• _Dataset records_:

BEGIN

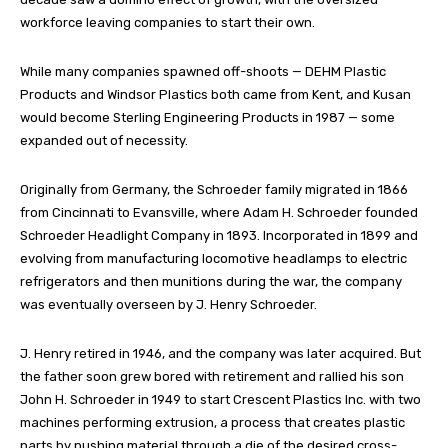
workforce leaving companies to start their own.
While many companies spawned off-shoots — DEHM Plastic
Products and Windsor Plastics both came from Kent, and Kusan
would become Sterling Engineering Products in 1987 — some
expanded out of necessity.
Originally from Germany, the Schroeder family migrated in 1866
from Cincinnati to Evansville, where Adam H. Schroeder founded
Schroeder Headlight Company in 1893. Incorporated in 1899 and
evolving from manufacturing locomotive headlamps to electric
refrigerators and then munitions during the war, the company
was eventually overseen by J. Henry Schroeder.
J. Henry retired in 1946, and the company was later acquired. But
the father soon grew bored with retirement and rallied his son
John H. Schroeder in 1949 to start Crescent Plastics Inc. with two
machines performing extrusion, a process that creates plastic
parts by pushing material through a die of the desired cross-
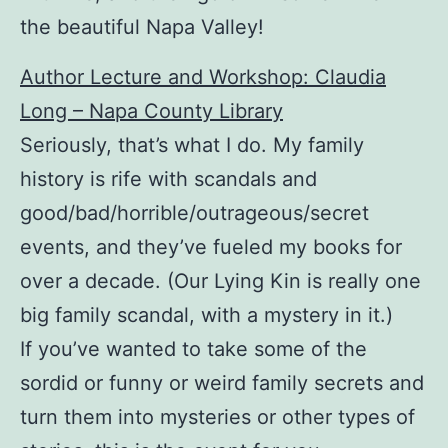
the beautiful Napa Valley!
Author Lecture and Workshop: Claudia
Long – Napa County Library
Seriously, that’s what I do. My family
history is rife with scandals and
good/bad/horrible/outrageous/secret
events, and they’ve fueled my books for
over a decade. (Our Lying Kin is really one
big family scandal, with a mystery in it.)
If you’ve wanted to take some of the
sordid or funny or weird family secrets and
turn them into mysteries or other types of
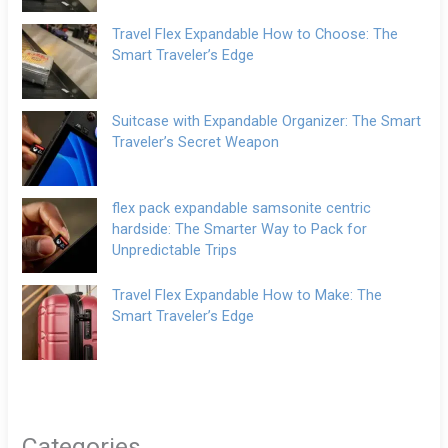
Travel Flex Expandable How to Choose: The
Smart Traveler’s Edge
Suitcase with Expandable Organizer: The Smart
Traveler’s Secret Weapon
flex pack expandable samsonite centric
hardside: The Smarter Way to Pack for
Unpredictable Trips
Travel Flex Expandable How to Make: The
Smart Traveler’s Edge
Categories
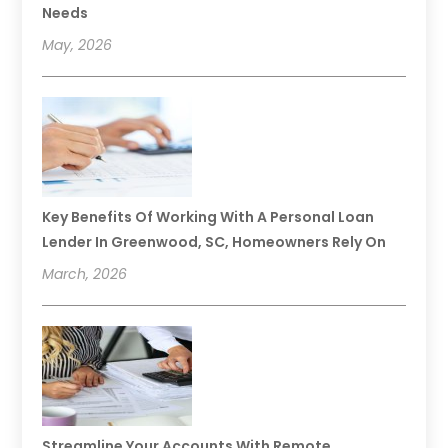
Needs
May, 2026
Key Benefits Of Working With A Personal Loan
Lender In Greenwood, SC, Homeowners Rely On
March, 2026
Streamline Your Accounts With Remote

END

• _What to work on_:
From the line with "flex pack expandable samsonite centric" down to the final line of the entries above, repeat each line exactly; omit the pictures.

• _Output for this exercise_:
flex pack expandable samsonite centric
hardside: The Smarter Way to Pack for
Unpredictable Trips
Travel Flex Expandable How to Make: The
Smart Traveler’s Edge
Categories
Needs
May, 2026
Key Benefits Of Working With A Personal Loan
Lender In Greenwood, SC, Homeowners Rely On
March, 2026
Streamline Your Accounts With Remote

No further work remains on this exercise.